Juan Candelario se metió en el patio de don Teodorito
Valdepié, con los dedos llenos de una misteriosa comezón, y se puso a reunir una
brusca entre la basura de la trastienda. ¡Juy, qué alegría la de aquella mano cuando
encendió la punta de un saco, y el saco humeó el serrín, y el serrín al cajón, y
el cajón al trasto, y el trasto a la ristra, y la ristra al gas, y el gas al calcetín,
y el calcetín al pulpero, y el pulpero a la libreta del interés triple sobre un
compuesto.
Juan Candelario se escurrió hasta la acera del frente
para contemplar, con su muñón en alto, la más grande candelaria que jamás se hubiera
encendido en aquel beatífico pueblo.

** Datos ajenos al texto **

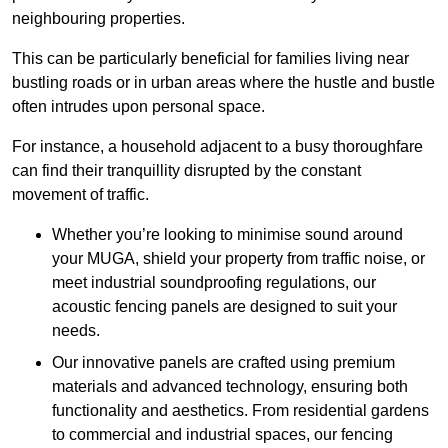
neighbouring properties.
This can be particularly beneficial for families living near
bustling roads or in urban areas where the hustle and bustle
often intrudes upon personal space.
For instance, a household adjacent to a busy thoroughfare
can find their tranquillity disrupted by the constant
movement of traffic.
Whether you’re looking to minimise sound around
your MUGA, shield your property from traffic noise, or
meet industrial soundproofing regulations, our
acoustic fencing panels are designed to suit your
needs.
Our innovative panels are crafted using premium
materials and advanced technology, ensuring both
functionality and aesthetics. From residential gardens
to commercial and industrial spaces, our fencing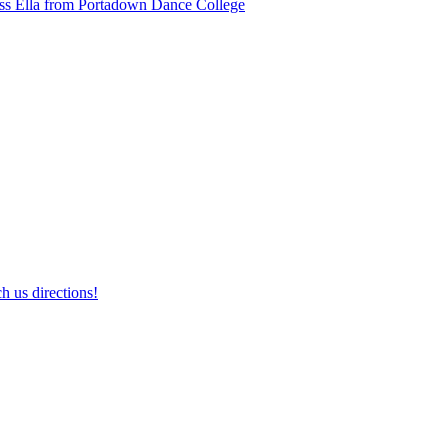
ss Ella from Portadown Dance College
h us directions!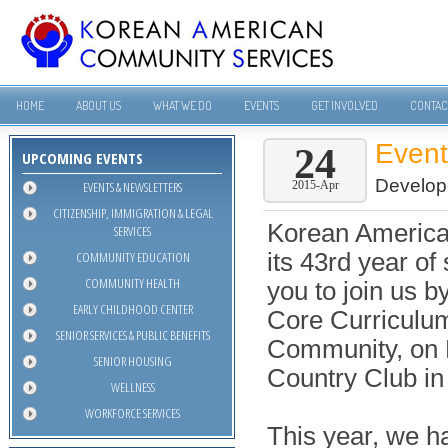
HOME
ABOUT US
WHAT WE DO
EVENTS
GET INVOLVED
CONTAC
Even
24
UPCOMING EVENTS
Develop
EVENTS & NEWSLETTERS
2015-Apr
CITIZENSHIP, IMMIGRATION & LEGAL
Korean America
SERVICES
COMMUNITY EDUCATION
its 43rd year of
COMMUNITY HEALTH
you to join us b
EARLY CHILDHOOD CENTER
Core Curriculu
SENIOR SERVICES & PUBLIC BENEFITS
Community, on F
SENIOR HOUSING
Country Club in 
WELLNESS
WORKFORCE SERVICES
This year, we h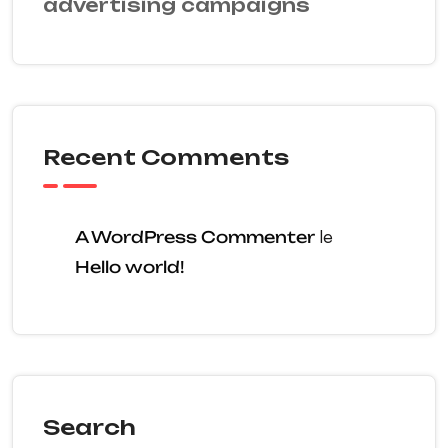
advertising campaigns
Recent Comments
A WordPress Commenter
le
Hello world!
Search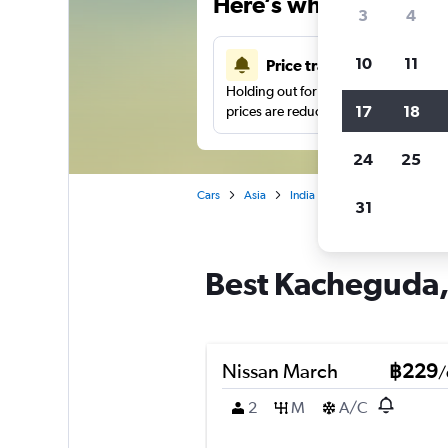
Here’s why our users 
3
4
10
11
Price tracking
Holding out for a great deal?
Get noti
17
18
prices are reduced.
24
25
Cars
Asia
India
Car hire in Kachegud
31
Best Kacheguda, 
Nissan March
฿229
/
2
M
A/C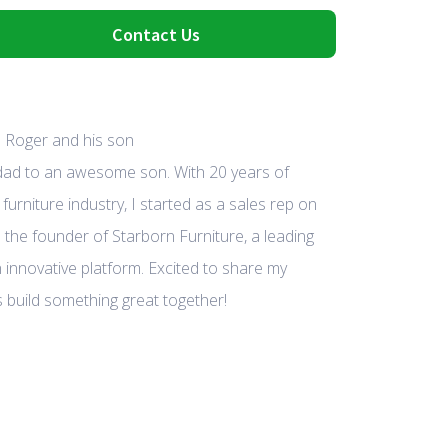
Contact Us
 dad to an awesome son. With 20 years of
furniture industry, I started as a sales rep on
 the founder of Starborn Furniture, a leading
 innovative platform. Excited to share my
 build something great together!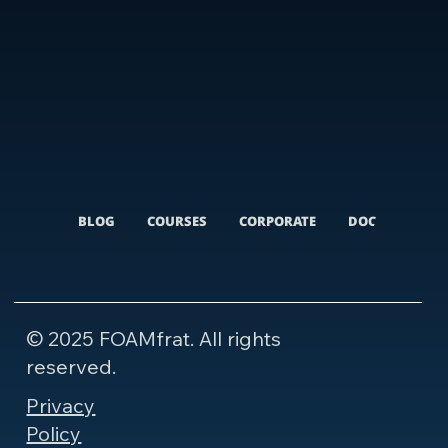
BLOG
COURSES
CORPORATE
DOCUMENTARI
© 2025 FOAMfrat. All rights
reserved.
Privacy
Policy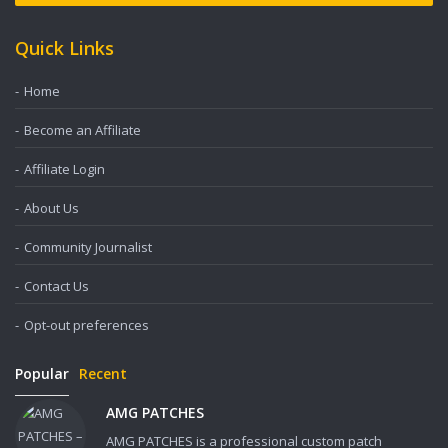
Quick Links
Home
Become an Affiliate
Affiliate Login
About Us
Community Journalist
Contact Us
Opt-out preferences
Popular
Recent
AMG PATCHES
AMG PATCHES is a professional custom patch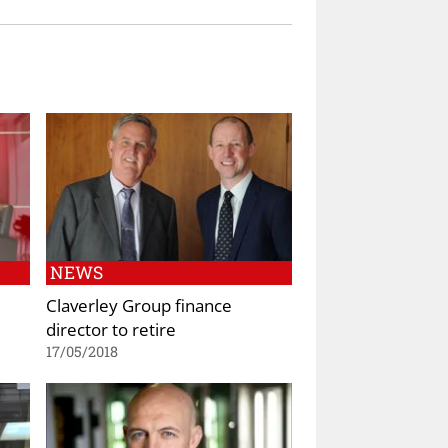
NEWS
Claverley Group finance
director to retire
17/05/2018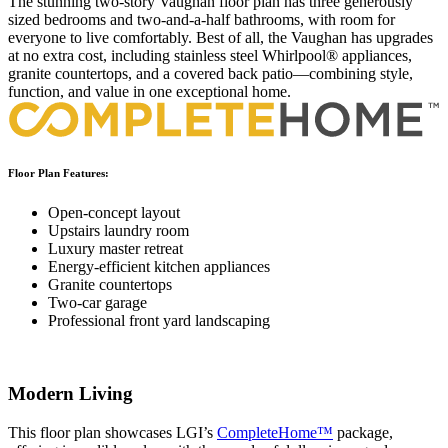
The stunning two-story Vaughan floor plan has three generously
sized bedrooms and two-and-a-half bathrooms, with room for
everyone to live comfortably. Best of all, the Vaughan has upgrades
at no extra cost, including stainless steel Whirlpool® appliances,
granite countertops, and a covered back patio—combining style,
function, and value in one exceptional home.
Floor Plan Features:
Open-concept layout
Upstairs laundry room
Luxury master retreat
Energy-efficient kitchen appliances
Granite countertops
Two-car garage
Professional front yard landscaping
Modern Living
This floor plan showcases LGI’s
CompleteHome™
package,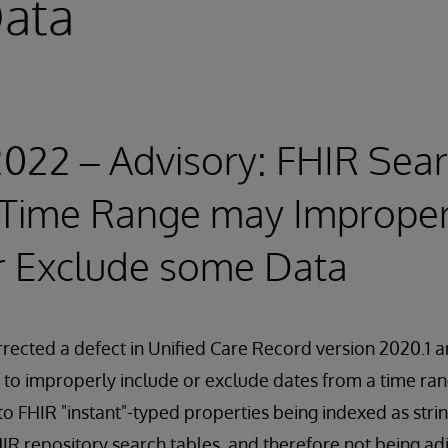
ata
2022 – Advisory: FHIR Sear
a Time Range may Improper
r Exclude some Data
rected a defect in Unified Care Record version 2020.1 
to improperly include or exclude dates from a time ran
to FHIR "instant"-typed properties being indexed as strin
IR repository search tables, and therefore not being ad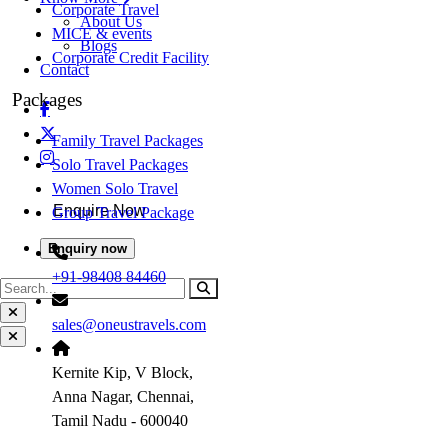
Corporate Travel
About Us
MICE & events
Blogs
Corporate Credit Facility
Contact
Packages
Family Travel Packages
Solo Travel Packages
Women Solo Travel
Enquire Now
Group Travel Package
Enquiry now
+91-98408 84460
sales@oneustravels.com
Kernite Kip, V Block,
Anna Nagar, Chennai,
Tamil Nadu - 600040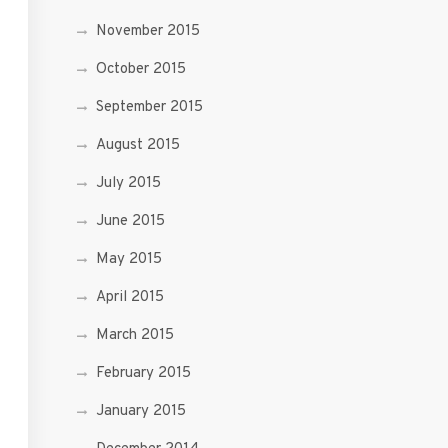
November 2015
October 2015
September 2015
August 2015
July 2015
June 2015
May 2015
April 2015
March 2015
February 2015
January 2015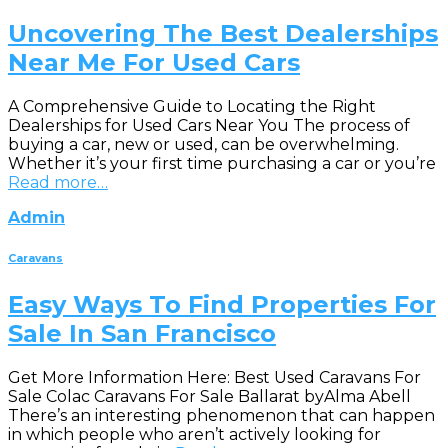
Uncovering The Best Dealerships
Near Me For Used Cars
A Comprehensive Guide to Locating the Right
Dealerships for Used Cars Near You The process of
buying a car, new or used, can be overwhelming.
Whether it’s your first time purchasing a car or you’re
Read more…
Admin
Caravans
Easy Ways To Find Properties For
Sale In San Francisco
Get More Information Here: Best Used Caravans For
Sale Colac Caravans For Sale Ballarat byAlma Abell
There’s an interesting phenomenon that can happen
in which people who aren’t actively looking for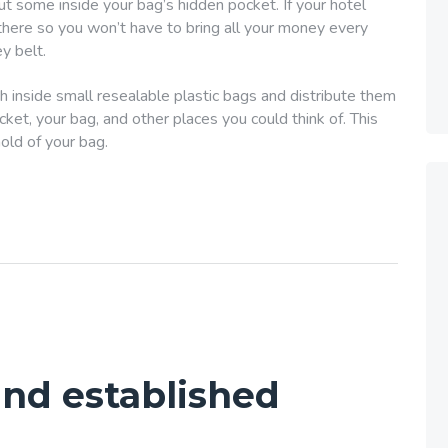
put some inside your bag’s hidden pocket. If your hotel
 there so you won’t have to bring all your money every
y belt.
h inside small resealable plastic bags and distribute them
et, your bag, and other places you could think of. This
hold of your bag.
 and established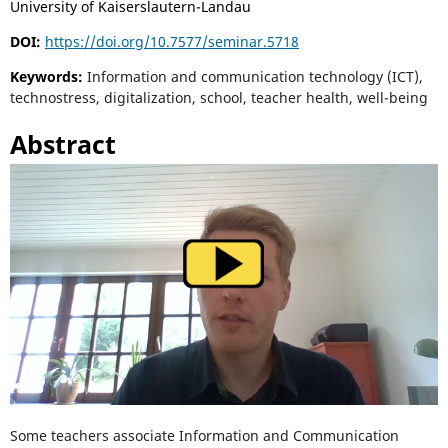
University of Kaiserslautern-Landau
DOI:
https://doi.org/10.7577/seminar.5718
Keywords:
Information and communication technology (ICT),
technostress, digitalization, school, teacher health, well-being
Abstract
Some teachers associate Information and Communication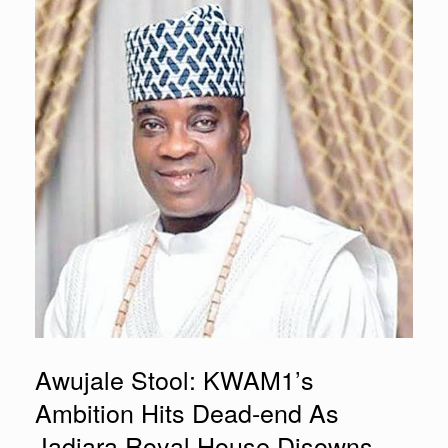
Awujale Stool: KWAM1’s
Ambition Hits Dead-end As
Jadiara Royal House Disowns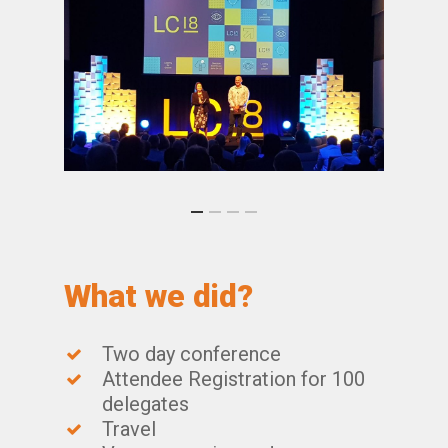
What we did?
Two day conference
Attendee Registration for 100
delegates
Travel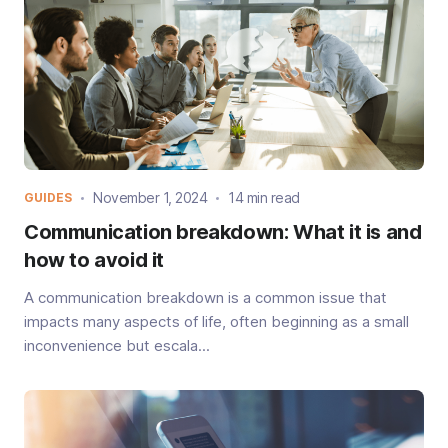
November 1, 2024
14 min read
GUIDES
Communication breakdown: What it is and
how to avoid it
A communication breakdown is a common issue that
impacts many aspects of life, often beginning as a small
inconvenience but escala...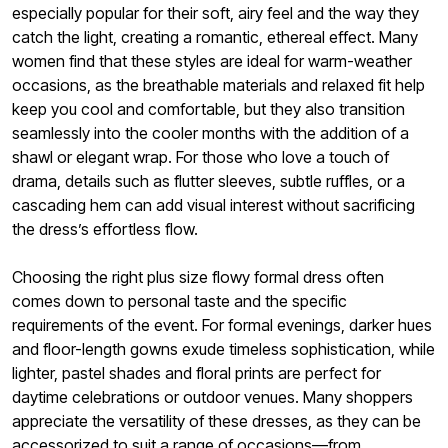
especially popular for their soft, airy feel and the way they
catch the light, creating a romantic, ethereal effect. Many
women find that these styles are ideal for warm-weather
occasions, as the breathable materials and relaxed fit help
keep you cool and comfortable, but they also transition
seamlessly into the cooler months with the addition of a
shawl or elegant wrap. For those who love a touch of
drama, details such as flutter sleeves, subtle ruffles, or a
cascading hem can add visual interest without sacrificing
the dress’s effortless flow.
Choosing the right plus size flowy formal dress often
comes down to personal taste and the specific
requirements of the event. For formal evenings, darker hues
and floor-length gowns exude timeless sophistication, while
lighter, pastel shades and floral prints are perfect for
daytime celebrations or outdoor venues. Many shoppers
appreciate the versatility of these dresses, as they can be
accessorized to suit a range of occasions—from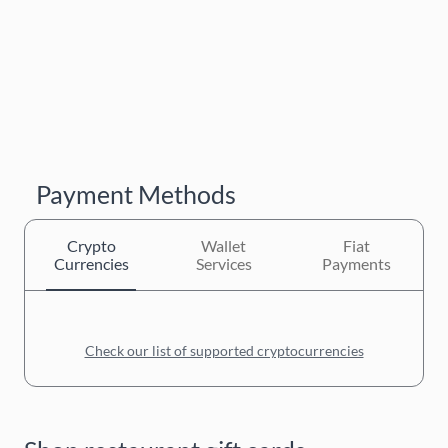
Payment Methods
Crypto
Wallet
Fiat
Currencies
Services
Payments
Check our list of supported cryptocurrencies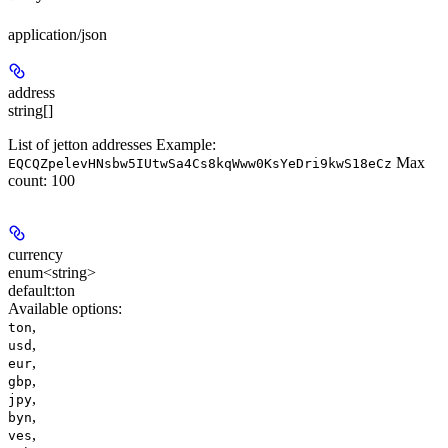
application/json
address
string[]
List of jetton addresses Example:
Max
EQCQZpelevHNsbw5IUtwSa4Cs8kqWww0KsYeDri9kwS18eCz
count: 100
currency
enum<string>
default:
ton
Available options
:
,
ton
,
usd
,
eur
,
gbp
,
jpy
,
byn
,
ves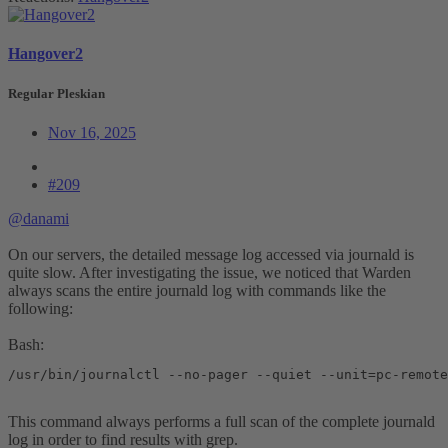
Hangover2
Regular Pleskian
Nov 16, 2025
#209
@danami
On our servers, the detailed message log accessed via journald is
quite slow. After investigating the issue, we noticed that Warden
always scans the entire journald log with commands like the
following:
Bash:
/usr/bin/journalctl --no-pager --quiet --unit=pc-remote
This command always performs a full scan of the complete journald
log in order to find results with grep.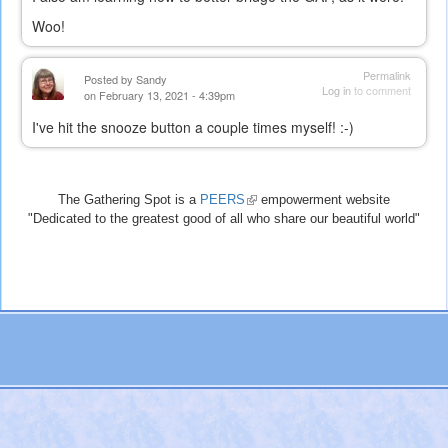
Woo!
Permalink
Posted by
Sandy
Log in
to comment
on February 13, 2021 - 4:39pm
I've hit the snooze button a couple times myself! :-)
The Gathering Spot is a
PEERS
(link
empowerment website
"Dedicated to the greatest good of all who share our beautiful world"
is
external)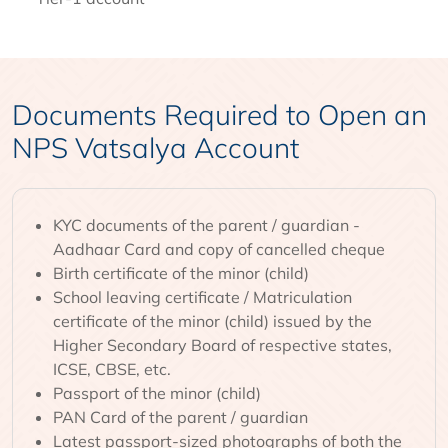
Documents Required to Open an
NPS Vatsalya Account
KYC documents of the parent / guardian -
Aadhaar Card and copy of cancelled cheque
Birth certificate of the minor (child)
School leaving certificate / Matriculation
certificate of the minor (child) issued by the
Higher Secondary Board of respective states,
ICSE, CBSE, etc.
Passport of the minor (child)
PAN Card of the parent / guardian
Latest passport-sized photographs of both the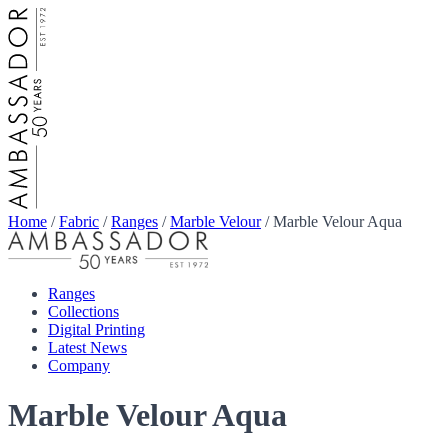
Home
/
Fabric
/
Ranges
/
Marble Velour
/
Marble Velour Aqua
Ranges
Collections
Digital Printing
Latest News
Company
Marble Velour Aqua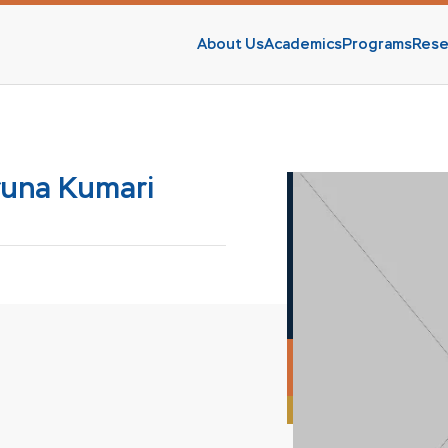
About Us
Academics
Programs
Rese
s
runa Kumari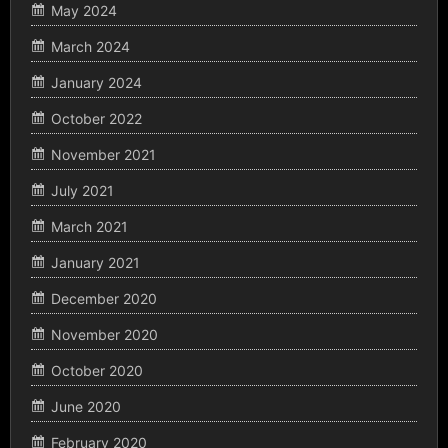
May 2024
March 2024
January 2024
October 2022
November 2021
July 2021
March 2021
January 2021
December 2020
November 2020
October 2020
June 2020
February 2020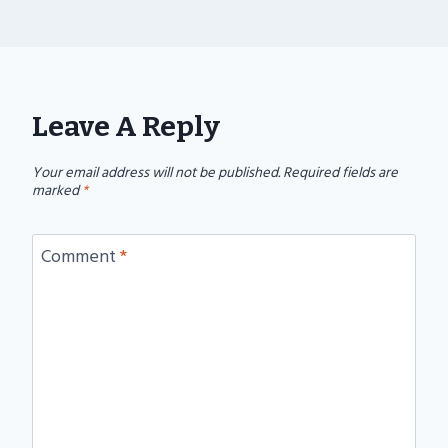
Leave A Reply
Your email address will not be published.
Required fields are
marked
*
Comment
*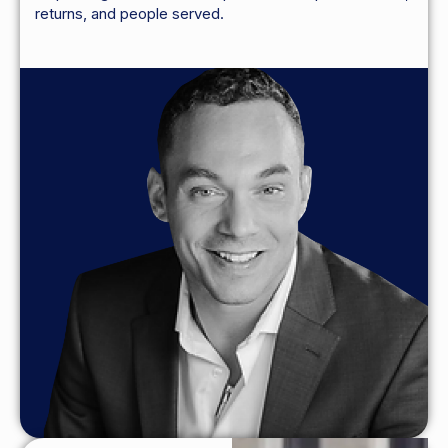
returns, and people served.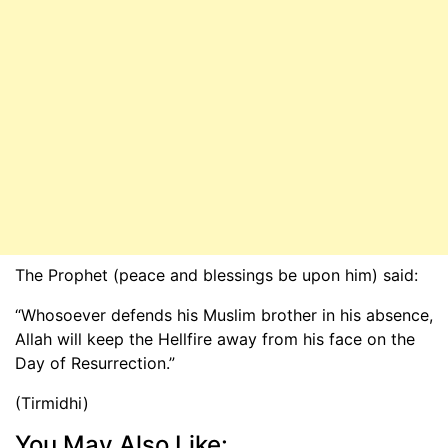
The Prophet (peace and blessings be upon him) said:
“Whosoever defends his Muslim brother in his absence,
Allah will keep the Hellfire away from his face on the
Day of Resurrection.”
(Tirmidhi)
You May Also Like: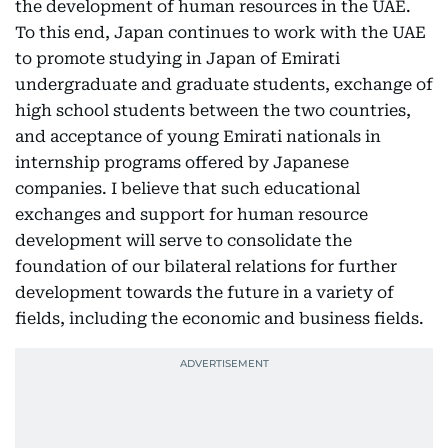
the development of human resources in the UAE.
To this end, Japan continues to work with the UAE
to promote studying in Japan of Emirati
undergraduate and graduate students, exchange of
high school students between the two countries,
and acceptance of young Emirati nationals in
internship programs offered by Japanese
companies. I believe that such educational
exchanges and support for human resource
development will serve to consolidate the
foundation of our bilateral relations for further
development towards the future in a variety of
fields, including the economic and business fields.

Lo menos que hubiera podido sospechar la policía
era que aquel jíbaro bobón, que contemplaba la candela con la cara risueña de un
niño encandilado, fuera el autor de un incendio malicioso.
El pueblo entero creyó que el fuego del almacén había
sido otra jaibería de don Teodorito Valdepié para cobrar de sus pólizas. Cuando
la aseguradora se decidió a remover los escombros, buscando eximentes para su pleito,
se encontró con un esqueletito meloso, que dormía como un bendito, anestesiado aún
por la fragancia bruta y sucia de un calcetín de pulpero.